GOAL OF THE EXERCISE. A single number is required: the count of lines in the following entries that include the word "Trace".

TASK DATA.

※

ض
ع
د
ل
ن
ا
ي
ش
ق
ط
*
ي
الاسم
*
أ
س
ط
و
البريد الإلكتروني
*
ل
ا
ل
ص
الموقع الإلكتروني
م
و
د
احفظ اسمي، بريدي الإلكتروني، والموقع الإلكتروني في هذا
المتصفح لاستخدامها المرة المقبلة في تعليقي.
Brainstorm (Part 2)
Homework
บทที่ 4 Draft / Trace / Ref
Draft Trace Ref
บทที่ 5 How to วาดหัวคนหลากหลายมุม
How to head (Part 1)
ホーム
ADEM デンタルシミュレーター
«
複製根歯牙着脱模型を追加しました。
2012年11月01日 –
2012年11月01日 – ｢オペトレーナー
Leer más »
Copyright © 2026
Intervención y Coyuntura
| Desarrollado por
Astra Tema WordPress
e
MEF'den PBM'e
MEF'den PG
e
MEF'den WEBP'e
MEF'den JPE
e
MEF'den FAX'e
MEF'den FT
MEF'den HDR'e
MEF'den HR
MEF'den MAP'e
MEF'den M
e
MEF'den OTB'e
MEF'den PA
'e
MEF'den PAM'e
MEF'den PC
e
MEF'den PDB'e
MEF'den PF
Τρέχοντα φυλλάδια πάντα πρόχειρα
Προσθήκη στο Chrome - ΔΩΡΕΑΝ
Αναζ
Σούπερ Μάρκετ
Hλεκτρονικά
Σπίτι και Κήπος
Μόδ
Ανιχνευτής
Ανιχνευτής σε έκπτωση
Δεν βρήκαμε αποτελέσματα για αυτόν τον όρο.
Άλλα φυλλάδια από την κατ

※

RESULT OF THE TASK. 2